Il fondo della settimana aveva visto giusto: l’AI non vive solo nei data center

Il 22 aprile, nell’analisi dedicata al fondo JPMorgan Asset Management JPMorgan Korea Equity, il punto centrale era molto semplice:

l’intelligenza artificiale non è solo software.

L’AI è soprattutto infrastruttura.

In quel momento il mercato continuava a concentrarsi quasi esclusivamente sui grandi nomi americani — NVIDIA, Microsoft, OpenAI — mentre il vero tema nascosto era un altro:

chi rende possibile tutto questo?

Per questo l’articolo si concentrava sulla Corea del Sud, sui semiconduttori e sulle memorie avanzate prodotte da società come Samsung Electronics e SK Hynix.
Perché senza hardware, senza chip e senza capacità produttiva, l’AI semplicemente non esiste.

Oggi il mercato sta iniziando ad allargare ulteriormente questa narrativa.

E la reazione di ieri su Prysmian lo dimostra in modo molto chiaro.

Prysmian: il mercato scopre la seconda fase dell’AI

La seduta di ieri a Piazza Affari è stata impressionante: oltre +10% in una sola giornata.

Ma il punto interessante non è tanto il rialzo in sé.

È il motivo del rialzo.

Le parole dell’AD Massimo Battaini hanno acceso il mercato perché hanno confermato una cosa che fino a pochi mesi fa veniva quasi ignorata:

l’intelligenza artificiale richiederà investimenti giganteschi in infrastrutture fisiche.

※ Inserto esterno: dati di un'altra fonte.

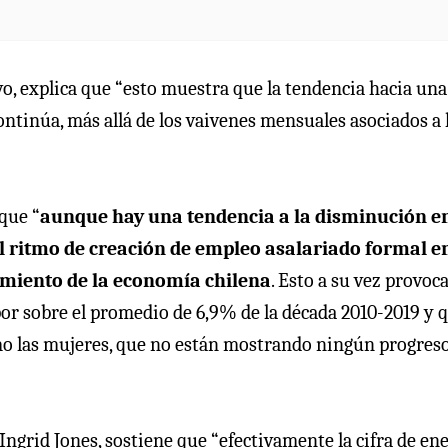
o, explica que “esto muestra que la tendencia hacia una
ntinúa, más allá de los vaivenes mensuales asociados a 
que “
aunque hay una tendencia a la disminución en
l ritmo de creación de empleo asalariado formal en
cimiento de la economía chilena
. Esto a su vez provoc
or sobre el promedio de 6,9% de la década 2010-2019 y q
mo las mujeres, que no están mostrando ningún progres
Ingrid Jones, sostiene que “efectivamente la cifra de en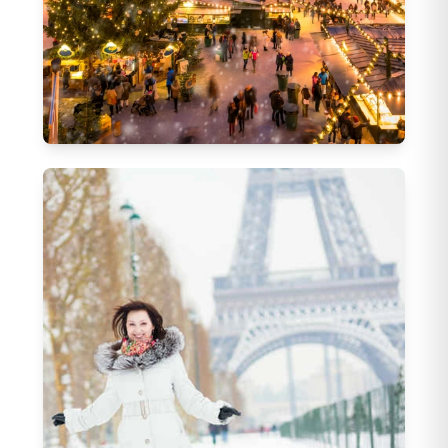
Yılbaşı Turları
126
Tur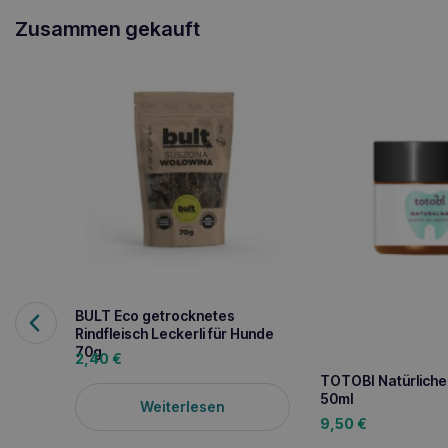
Zusammen gekauft
BULT Eco getrocknetes
Rindfleisch Leckerli für Hunde
70g
2,40
€
TOTOBI Natürlich
50ml
Weiterlesen
9,50
€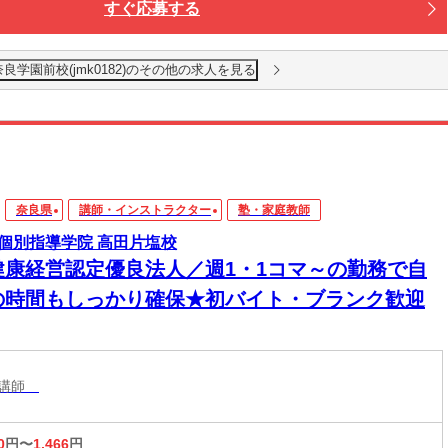
すぐ応募する
良学園前校(jmk0182)のその他の求人を見る
奈良県
講師・インストラクター
塾・家庭教師
個別指導学院 高田片塩校
健康経営認定優良法人／週1・1コマ～の勤務で自
の時間もしっかり確保★初バイト・ブランク歓迎
導講師
0
円〜
1,466
円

Non solo server e GPU, ma:

  • fibra ottica
  • trasmissione dati
  • reti energetiche
  • elettrificazione
  • collegamenti tra data center
  • hyperscaler infrastructure

Battaini ha parlato apertamente di accordi di lungo periodo con hyperscaler, di espansione della capacità nella fibra ottica del 40–50% e di investimenti superiori a 1,2 miliardi di dollari nei prossimi anni.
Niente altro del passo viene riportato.